UPDATED 14:45 EDT / JULY 27 2017

BIG DATA

Teradata revenues plunge, but brightened outlook cheers investors

Teradata Corp., the company that helped to invent big data, is continuing to struggle to come to terms with big data’s success.

The data warehousing vendor today reported a steep drop in revenue, to $513 million in the second quarter, down 9 percent from adjusted revenues of $564 million a year ago and 14 percent from total revenues before a divestiture.

The results slightly missed analyst estimates. Earnings per share of 22 cents were in line with analyst estimates but far off the 71 cents per share the company reported a year earlier. Sales of product and cloud services plunged 32 percent, although services revenues held steady, staving off what could have been a much worse report.

The company took a particularly big hit in the Americas region, where quarterly revenue dropped 17 percent to $271 million. International revenues actually improved slightly.

Teradata sweetened the news by issuing somewhat improved expectations for the year. It said 2017 revenues look to be down between 5 and 7 percent from last year after adjusting for the divestiture. Previously, it had said sales could be down as much as 10 percent. “Teradata expects its fourth quarter results to be much stronger than what is expected for the third quarter, even after being seasonally adjusted,” the company said in a statement.

Investors liked that, bidding up Teradata shares 9 percent in early trading.

There are indications the vendor is turning the corner from an exclusive reliance on license sales to a more balanced annuity model. Teradata said it’s seeing “good momentum” in its transition to a more subscription-based business. Annual recurring revenue continues to increase, the company said, without citing specifics.

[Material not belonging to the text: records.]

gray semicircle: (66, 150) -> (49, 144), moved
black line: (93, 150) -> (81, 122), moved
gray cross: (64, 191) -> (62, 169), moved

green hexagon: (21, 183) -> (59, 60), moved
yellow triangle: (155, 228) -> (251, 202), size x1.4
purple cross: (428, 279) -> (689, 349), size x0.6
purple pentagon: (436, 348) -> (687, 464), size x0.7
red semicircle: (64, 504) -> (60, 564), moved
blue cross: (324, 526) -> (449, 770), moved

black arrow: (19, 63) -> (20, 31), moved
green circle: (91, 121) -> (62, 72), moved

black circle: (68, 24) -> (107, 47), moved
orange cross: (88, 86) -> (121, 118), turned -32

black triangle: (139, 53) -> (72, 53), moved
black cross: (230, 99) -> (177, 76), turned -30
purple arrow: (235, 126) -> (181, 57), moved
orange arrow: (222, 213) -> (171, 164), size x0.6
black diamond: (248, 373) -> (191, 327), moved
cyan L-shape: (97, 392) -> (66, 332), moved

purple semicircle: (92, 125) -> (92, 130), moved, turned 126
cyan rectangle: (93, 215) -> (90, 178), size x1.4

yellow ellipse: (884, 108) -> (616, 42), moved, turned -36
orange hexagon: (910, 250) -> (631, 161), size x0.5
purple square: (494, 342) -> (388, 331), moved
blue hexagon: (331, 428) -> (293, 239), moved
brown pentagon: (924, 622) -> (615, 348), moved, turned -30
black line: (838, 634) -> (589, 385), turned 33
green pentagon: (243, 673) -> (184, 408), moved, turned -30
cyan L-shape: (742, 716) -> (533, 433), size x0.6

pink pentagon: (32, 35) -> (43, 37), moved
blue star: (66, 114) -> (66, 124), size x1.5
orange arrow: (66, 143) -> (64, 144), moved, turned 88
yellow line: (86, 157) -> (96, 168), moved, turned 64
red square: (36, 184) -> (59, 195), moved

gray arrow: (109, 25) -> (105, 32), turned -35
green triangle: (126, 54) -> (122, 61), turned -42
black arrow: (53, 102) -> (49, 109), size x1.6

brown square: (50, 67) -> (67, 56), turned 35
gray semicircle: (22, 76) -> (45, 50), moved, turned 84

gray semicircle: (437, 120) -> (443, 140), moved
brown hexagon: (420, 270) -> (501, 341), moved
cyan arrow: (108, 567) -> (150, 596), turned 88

The new subscription offerings are intended to “provide customers with greater choice and make it easier for them to buy and to grow with Teradata,” Vic Lund, president and chief executive (pictured), said in a statement.

Tough to pivot

Teradata has been hit harder than most technology firms by the surging popularity of big data. Suppliers of the open-source big data processing framework Hadoop often use price-per-terabyte cost comparisons to Teradata data warehouses to illustrate their order-of-magnitude cost advantages, but most experts agree that it’s an apples-to-oranges comparison. Hadoop is tuned for managing large pools of unstructured data, but warehouses still excel at processing structured records. Research has consistently shown that information technology organizations aren’t abandoning their warehouses for Hadoop, although they prefer to house new workloads there.

Teradata long ago gave up the battle against low-cost open-source platforms and has welcomed them instead. In a trip report last year, Wikibon analyst George Gilbert noted that Teradata is stressing analytics over warehousing, and is working to make its platform work harmoniously with other big data tools. “Teradata displayed a surprising embrace of the new world of big data,” Gilbert wrote. Wikibon is a sister company of SiliconANGLE.

Pivoting the business requires going through all the pain that other legacy giants have endured, including reduced reliance on large contracts, short-term revenue declines and cultural disruption. Gilbert, for one, thinks the company is up to the challenge.

Teradata “will increasingly face metered cloud pricing that’s further pressured by open source alternatives,” he wrote. “But it’s clear from the analyst event that Teradata now understands that’s a transition it has to make.”